- Reign: 1221–1250
- Prince: Barnuta
- Prince: Jaromar II
- Born: Vitslav I c. 1180
- Died: 7 June 1250
- Wife: Margarete
- Children: Jaroslav; Petrus; Vitslav; Burislav; Nikolaus; Jaromar II;
- Dynasty: House of Wizlaw
- Father: Jaromar I
- Mother: Hildegard of Denmark

= Vitslav I of Rügen =

Prince of Rügen (c. 1180 – 1250)

Vitslav I (c. 1180 – 7 June 1250), variously called Vislav, Vizlav, Wislaw, Wizlaw and Witslaw in English sources, was a prince of Rügen.

== Life ==
The first surviving mention of Vitslav I dates to 1193. His parents were Jaromar I and Hildegard of Denmark (ca. 1135), the daughter of Canute V of Denmark (ca. 1128–1157) and (Sophie?) Sverkersdotter of Sweden.

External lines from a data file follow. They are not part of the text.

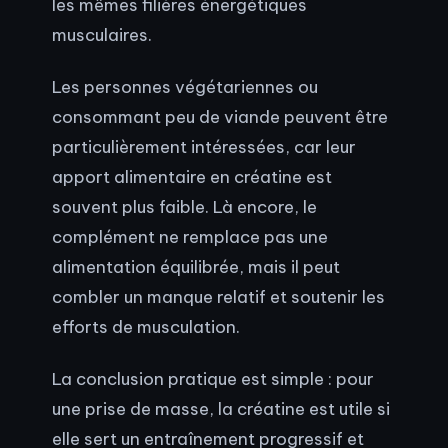
les mêmes filières énergétiques
musculaires.
Les personnes végétariennes ou
consommant peu de viande peuvent être
particulièrement intéressées, car leur
apport alimentaire en créatine est
souvent plus faible. Là encore, le
complément ne remplace pas une
alimentation équilibrée, mais il peut
combler un manque relatif et soutenir les
efforts de musculation.
La conclusion pratique est simple : pour
une prise de masse, la créatine est utile si
elle sert un entraînement progressif et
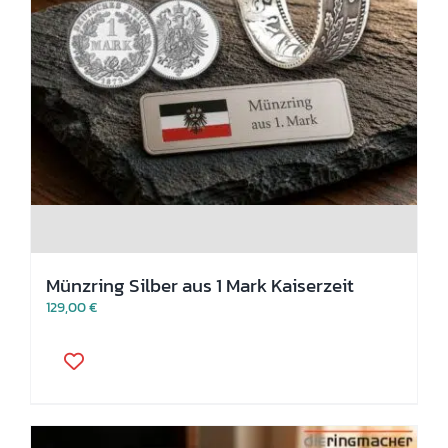
Münzring Silber aus 1 Mark Kaiserzeit
129,00
€
Dieses
Produkt
weist
mehrere
Varianten
auf.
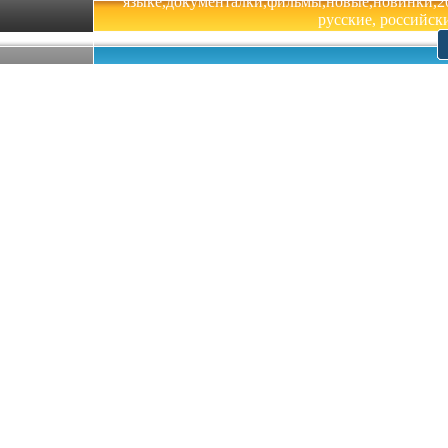
языке,документалки,фильмы,новые,новинки,201
русские, российски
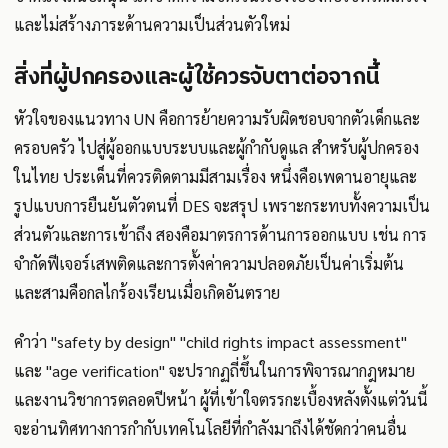
และไม่สร้างภาระด้านความเป็นส่วนตัวใหม่
สิ่งที่ผู้ปกครองและผู้ใช้ควรจับตาต่อจากนี้
หัวใจของแนวทาง UN คือการย้ายความรับผิดชอบจากตัวเด็กและ
ครอบครัว ไปสู่ผู้ออกแบบระบบและผู้กำกับดูแล สำหรับผู้ปกครอง
ในไทย ประเด็นที่ควรติดตามมีสามเรื่อง หนึ่งคือเพดานอายุและ
รูปแบบการยืนยันตัวตนที่ DES จะสรุป เพราะกระทบทั้งความเป็น
ส่วนตัวและการเข้าถึง สองคือมาตรการด้านการออกแบบ เช่น การ
จำกัดฟีเจอร์เสพติดและการตั้งค่าความปลอดภัยเป็นค่าเริ่มต้น
และสามคือกลไกร้องเรียนเมื่อเกิดอันตราย
คำว่า "safety by design" "child rights impact assessment"
และ "age verification" จะปรากฏถี่ขึ้นในการพิจารณากฎหมาย
และงานวิชาการตลอดปีหน้า ผู้ที่เข้าใจตรรกะเบื้องหลังตั้งแต่วันนี้
จะอ่านทิศทางการกำกับเทคโนโลยีที่กำลังมาถึงได้ชัดกว่าคนอื่น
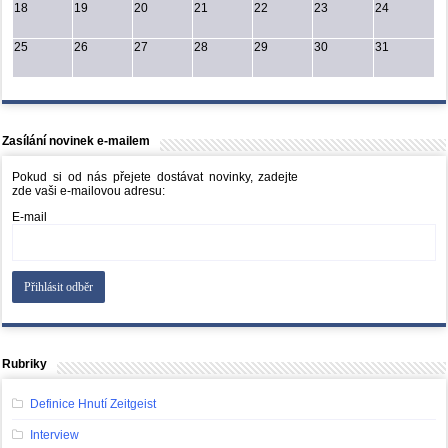
18
19
20
21
22
23
24
25
26
27
28
29
30
31
Zasílání novinek e-mailem
Pokud si od nás přejete dostávat novinky, zadejte
zde vaši e-mailovou adresu:
E-mail
Rubriky
Definice Hnutí Zeitgeist
Interview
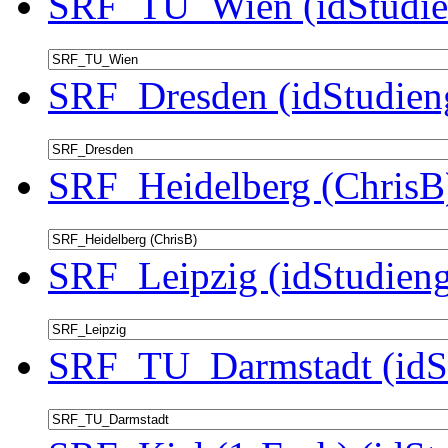
SRF_TU_Wien (idStudie
SRF_Dresden (idStudien
SRF_Heidelberg (ChrisB)
SRF_Leipzig (idStudieng
SRF_TU_Darmstadt (idSt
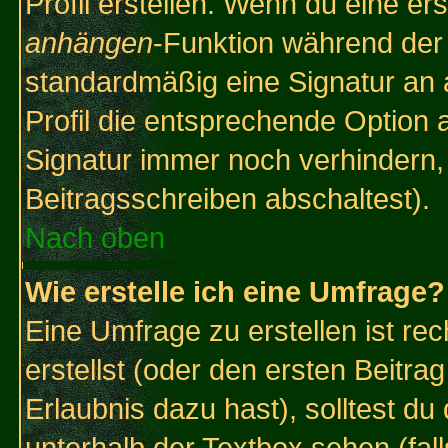
Profil erstellen. Wenn du eine erst
anhängen
-Funktion während der 
standardmäßig eine Signatur an 
Profil die entsprechende Option 
Signatur immer noch verhindern,
Beitragsschreiben abschaltest).
Nach oben
Wie erstelle ich eine Umfrage?
Eine Umfrage zu erstellen ist r
erstellst (oder den ersten Beitra
Erlaubnis dazu hast), solltest du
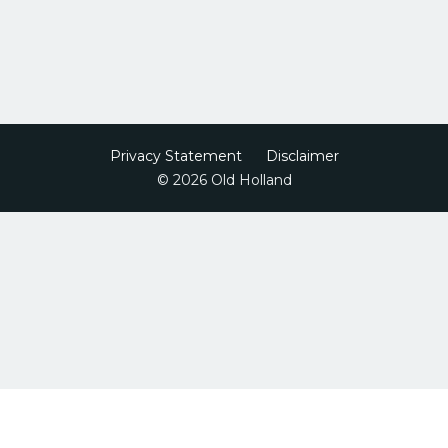
Privacy Statement
Disclaimer
© 2026 Old Holland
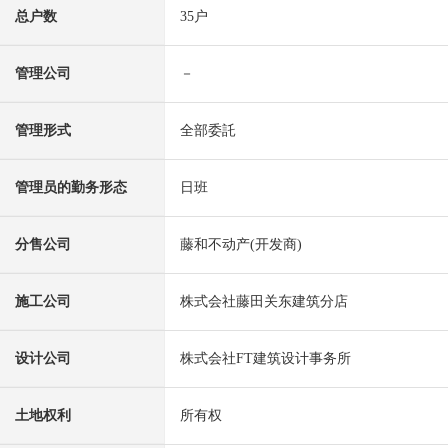
总户数
35户
管理公司
－
管理形式
全部委託
管理员的勤务形态
日班
分售公司
藤和不动产(开发商)
施工公司
株式会社藤田关东建筑分店
设计公司
株式会社FT建筑设计事务所
土地权利
所有权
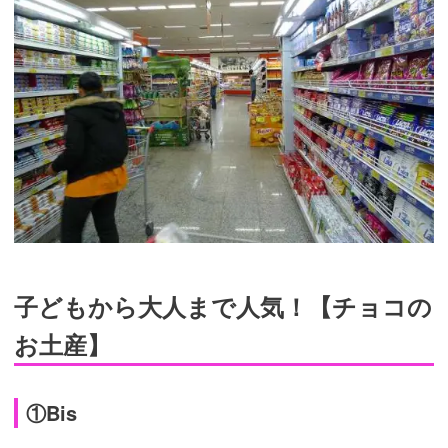
子どもから大人まで人気！【チョコの
お土産】
①Bis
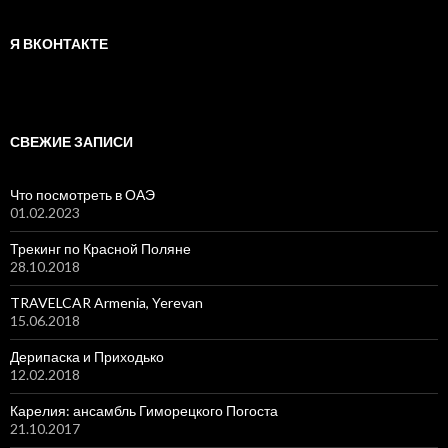
Я ВКОНТАКТЕ
СВЕЖИЕ ЗАПИСИ
Что посмотреть в ОАЭ
01.02.2023
Трекинг по Красной Поляне
28.10.2018
TRAVELCAR Armenia, Yerevan
15.06.2018
Дерипаска и Приходько
12.02.2018
Карелия: ансамбль Гиморецкого Погоста
21.10.2017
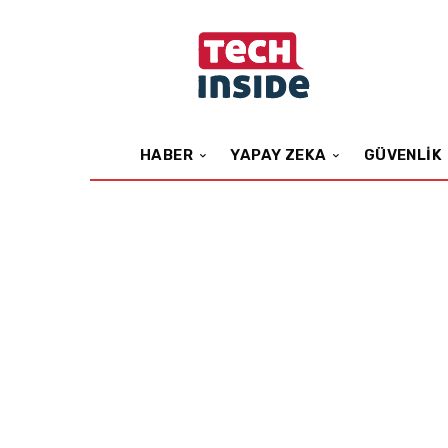
HABER
YAPAY ZEKA
GÜVENLIK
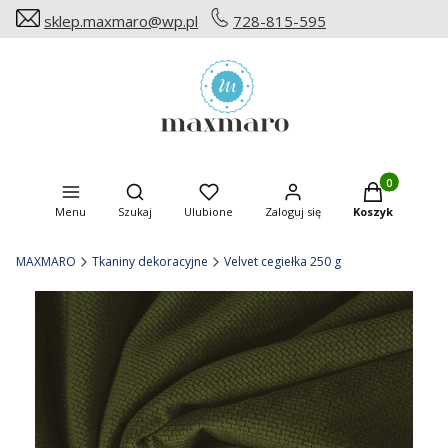
sklep.maxmaro@wp.pl
728-815-595
Produkty w ko
Otwórz wyszukiwarkę
Menu
Szukaj
Ulubione
Zaloguj się
Koszyk
MAXMARO
Tkaniny dekoracyjne
Velvet cegiełka 250 g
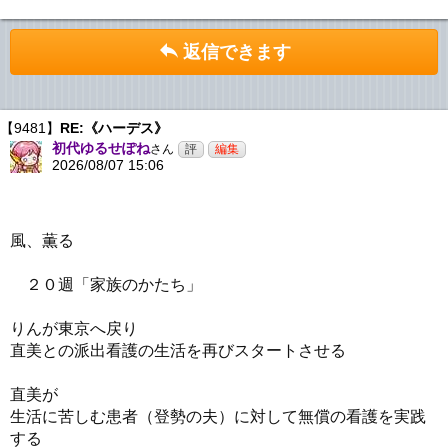
返信できます
【9481】
RE:《ハーデス》
初代ゆるせぽね
さん
2026/08/07 15:06
風、薫る
２０週「家族のかたち」
りんが東京へ戻り
直美との派出看護の生活を再びスタートさせる
直美が
生活に苦しむ患者（登勢の夫）に対して無償の看護を実践
する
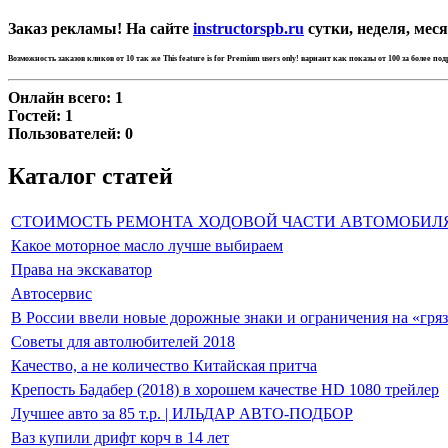
Заказ рекламы! На сайте
instructorspb.ru
сутки, неделя, меся
Возможность заказов кликов от 10 так же
This feature is for Premium users only!
вариант как показы от 100 за более по
Онлайн всего:
1
Гостей:
1
Пользователей:
0
Каталог статей
СТОИМОСТЬ РЕМОНТА ХОДОВОЙ ЧАСТИ АВТОМОБИЛ
Какое моторное масло лучше выбираем
Права на экскаватор
Автосервис
В России ввели новые дорожные знаки и ограничения на «гря
Советы для автолюбителей 2018
Качество, а не количество Китайская притча
Крепость Бадабер (2018) в хорошем качестве HD 1080 трейлер
Лучшее авто за 85 т.р. | ИЛЬДАР АВТО-ПОДБОР
Ваз купили дрифт корч в 14 лет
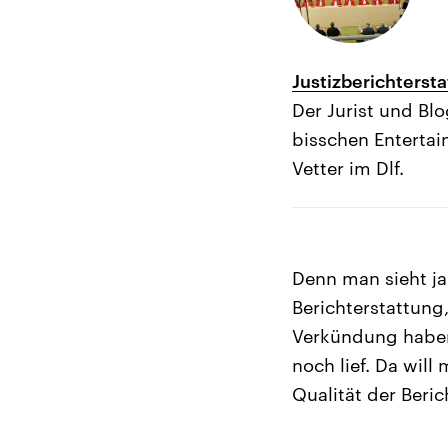
Justizberichterst
Der Jurist und Bl
bisschen Entertai
Vetter im Dlf.
Denn man sieht ja
Berichterstattung
Verkündung haben
noch lief. Da wil
Qualität der Beric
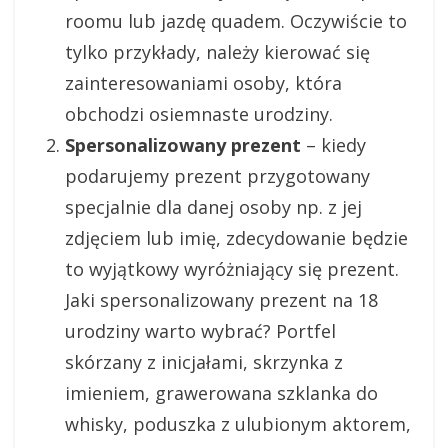
roomu lub jazdę quadem. Oczywiście to
tylko przykłady, należy kierować się
zainteresowaniami osoby, która
obchodzi osiemnaste urodziny.
Spersonalizowany prezent
– kiedy
podarujemy prezent przygotowany
specjalnie dla danej osoby np. z jej
zdjęciem lub imię, zdecydowanie będzie
to wyjątkowy wyróżniający się prezent.
Jaki spersonalizowany prezent na 18
urodziny warto wybrać? Portfel
skórzany z inicjałami, skrzynka z
imieniem, grawerowana szklanka do
whisky, poduszka z ulubionym aktorem,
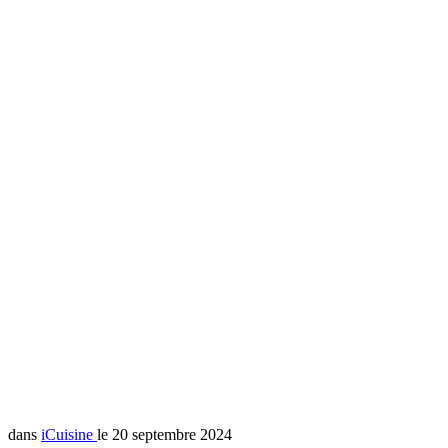
dans
iCuisine
le 20 septembre 2024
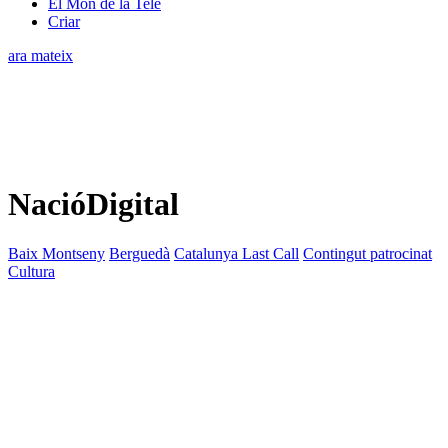
El Món de la Tele
Criar
ara mateix
NacióDigital
Baix Montseny
Berguedà
Catalunya Last Call
Contingut patrocinat
Cultura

In 1219, Vitslav took part in a campaign by his feudal lord, the King of Denmark Valdemar II, to Estonia. Following the resignation of his brother, Barnuta, Vitslav I was mentioned in documents in 1221 as the Prince of Rügen. This year is also first time that there is a record of German settlers in the mainland territories of Rügen. In subsequent years, he again took part in wars on the side of Valdemar II, for example, in 1225 at the Battle of Mölln and in 1227 at the Battle of Bornhöved. Despite the defeat of the Danes, he held firmly to his feudal relation with Denmark. In 1231 he founded the Cistercian monastery of Neuenkamp (now Franzburg). In 1234, he gave Stralsund its town rights and granted the town privileges such as fishing rights and exemption from duty. During his reign, the Principality of Rügen reached its greatest extent.

== Descendants ==
With his wife Margarete (before 1200 - 5 March 1232), probably a niece of bishop Absalon and possibly a daughter of Sverker II of Sweden and Benedicta Ebbesdotter of Hvide, he had six sons whose names are known:
- Jaroslav (* after 1215 – † 1242/1243), from 1232 to 1242 Propst of Rügen and Tribsees
- Petrus (* after 1215 – † 1237)
- Vitslav (* ca. 1220 – † 1243/44)
- Burislav (* before 1231 – † 1237)
- Nikolaus (* before 1231 – † 1237)
- Jaromar II (* 1218 – † 1260), his successor (from 1245 co-ruler)

== Bibliography ==
- Gunnar Möller: Geschichte und Besiedlung der Terra Gristow vom 7. bis 14. Jahrhundert. In: Beiträge zur Geschichte Vorpommerns: die Demminer Kolloquien 1985–1994. Thomas Helms Verlag, Schwerin 1997, ISBN 3-931185-11-7.
- Joachim Wächter: Das Fürstentum Rügen - Ein Überblick. In: Beiträge zur Geschichte Vorpommerns: die Demminer Kolloquien 1985–1994. Thomas Helms Verlag, Schwerin 1997, ISBN 3-931185-11-7.